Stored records
+ + + + + + +
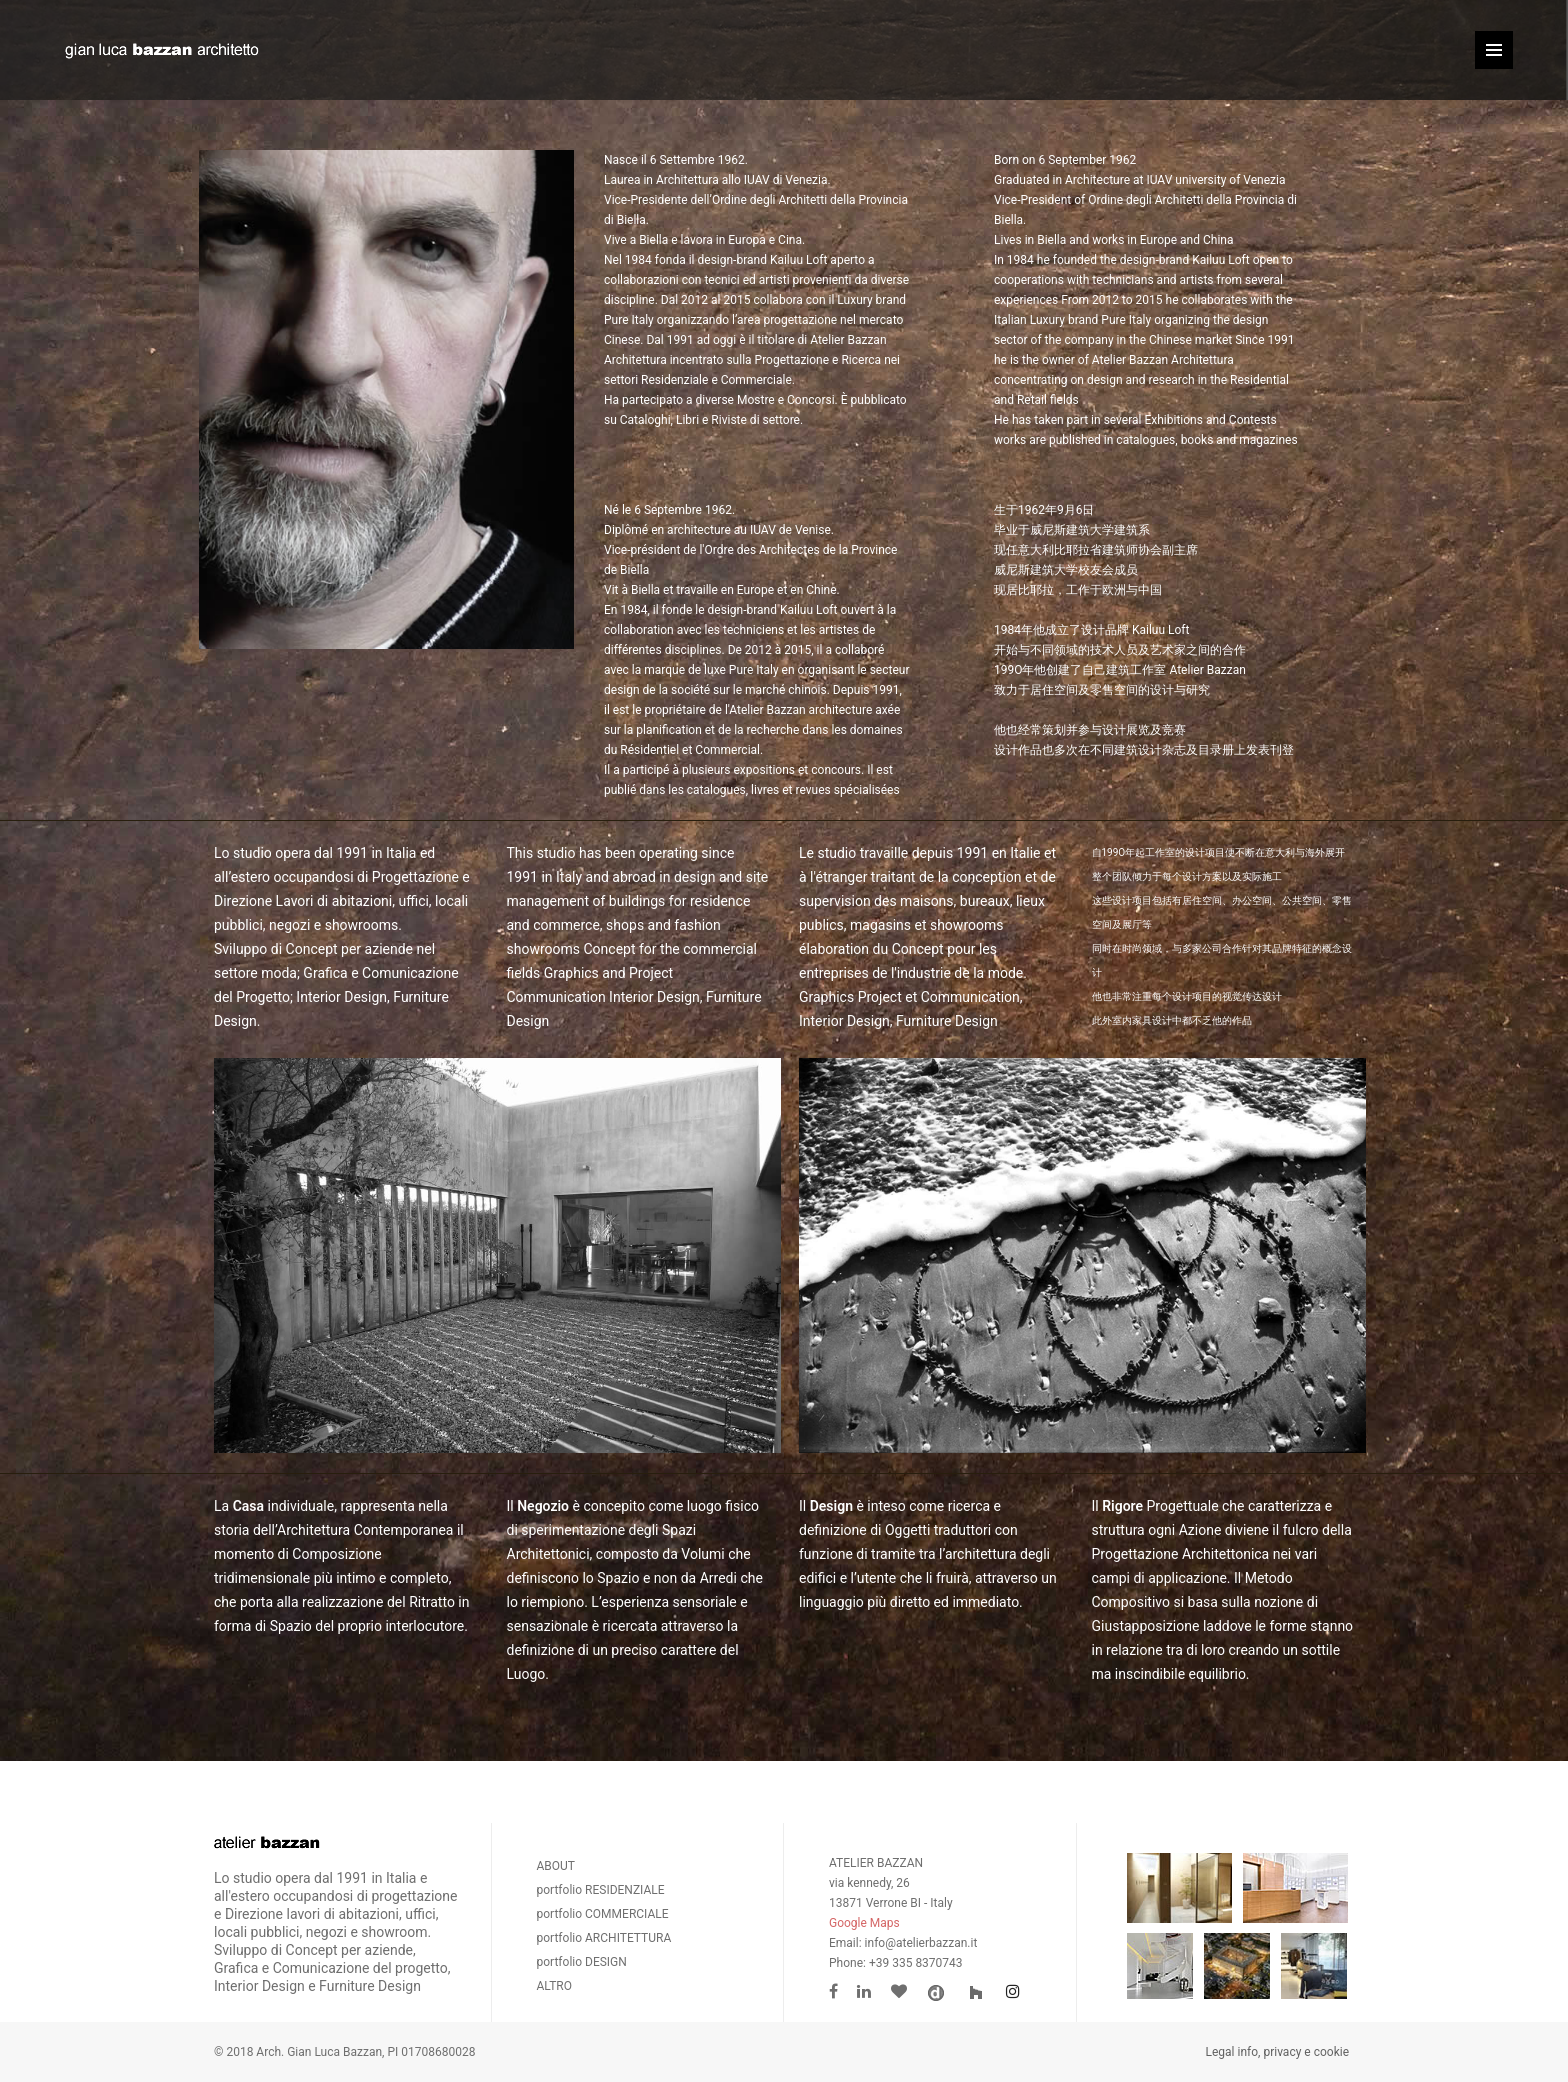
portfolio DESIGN (582, 1962)
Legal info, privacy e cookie (1277, 2052)
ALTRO (555, 1986)
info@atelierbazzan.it (921, 1943)
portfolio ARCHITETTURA (604, 1938)
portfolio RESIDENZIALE (601, 1890)
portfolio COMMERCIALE (603, 1914)
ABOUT (556, 1866)
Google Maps (864, 1923)
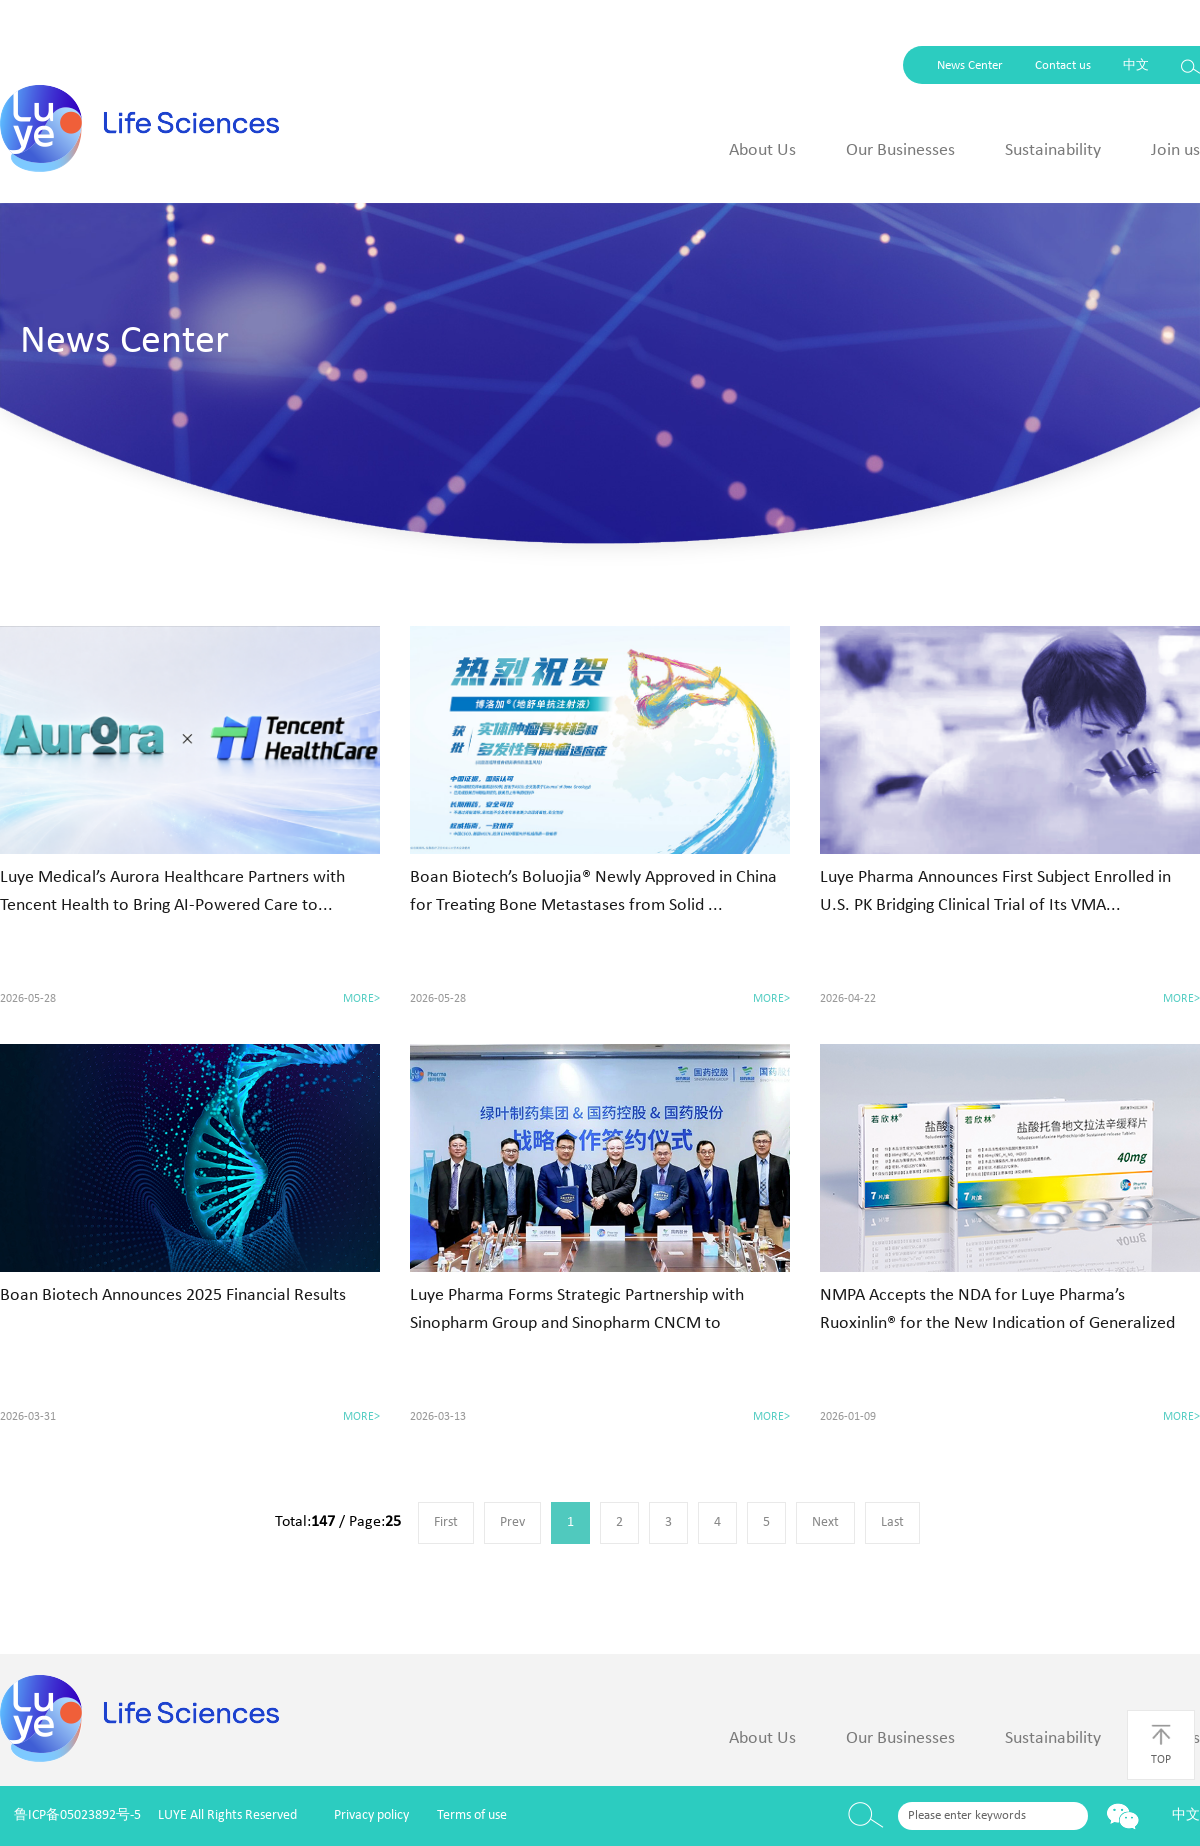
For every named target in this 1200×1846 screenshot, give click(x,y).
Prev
+ + + + + + +
Every line from the one containing "portfolio ARCHITETTURA (604, 1938)" through the final line of the records above is to be written out exactly; nothing else, and no pictures.

* **Solution for this problem**:
portfolio ARCHITETTURA (604, 1938)
portfolio RESIDENZIALE (601, 1890)
portfolio COMMERCIALE (603, 1914)
ABOUT (556, 1866)
Google Maps (864, 1923)
For every named target in this 1200×1846 screenshot, give click(x,y).
Prev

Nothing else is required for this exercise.